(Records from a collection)
===============

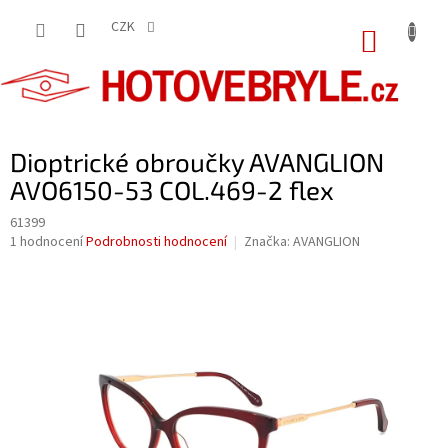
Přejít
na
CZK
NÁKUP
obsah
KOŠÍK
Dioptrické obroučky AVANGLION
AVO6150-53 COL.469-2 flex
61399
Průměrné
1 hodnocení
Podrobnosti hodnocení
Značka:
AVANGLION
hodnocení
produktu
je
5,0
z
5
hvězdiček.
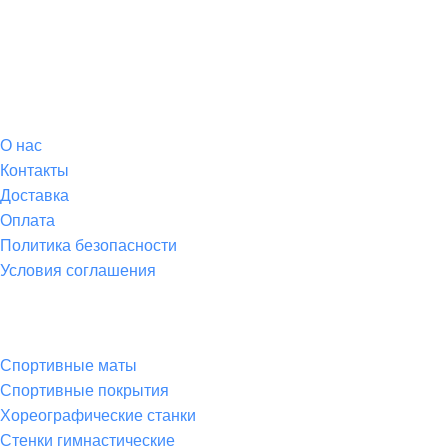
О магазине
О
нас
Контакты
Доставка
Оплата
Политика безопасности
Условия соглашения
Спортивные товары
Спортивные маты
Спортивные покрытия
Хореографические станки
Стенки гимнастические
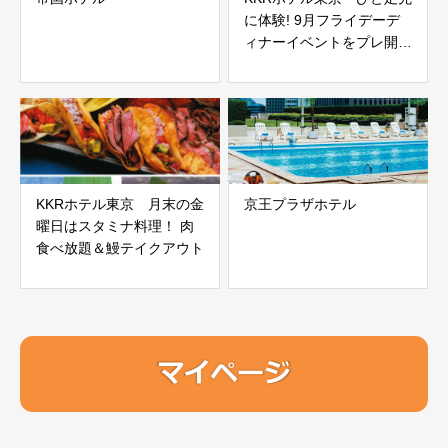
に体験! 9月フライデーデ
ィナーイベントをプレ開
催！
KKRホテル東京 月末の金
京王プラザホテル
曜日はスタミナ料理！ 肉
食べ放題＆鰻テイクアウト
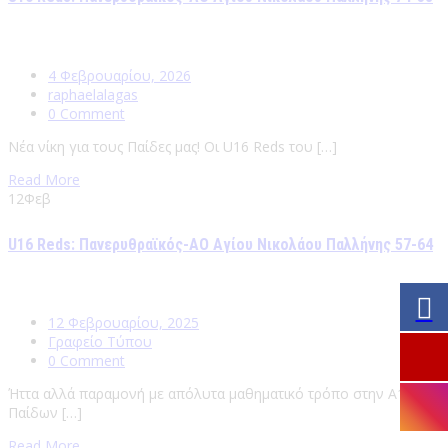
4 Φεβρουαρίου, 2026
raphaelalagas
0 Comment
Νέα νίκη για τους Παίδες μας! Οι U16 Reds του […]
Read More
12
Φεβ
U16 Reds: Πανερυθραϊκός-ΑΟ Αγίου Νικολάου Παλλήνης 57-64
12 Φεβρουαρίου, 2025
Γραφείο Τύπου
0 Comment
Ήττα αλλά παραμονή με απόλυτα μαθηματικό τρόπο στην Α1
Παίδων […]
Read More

===============

What to work on: What is the number of lines in the records that hold the word "Φεβρουαρίου"? Answer with that number by itself.

Response to this task: 2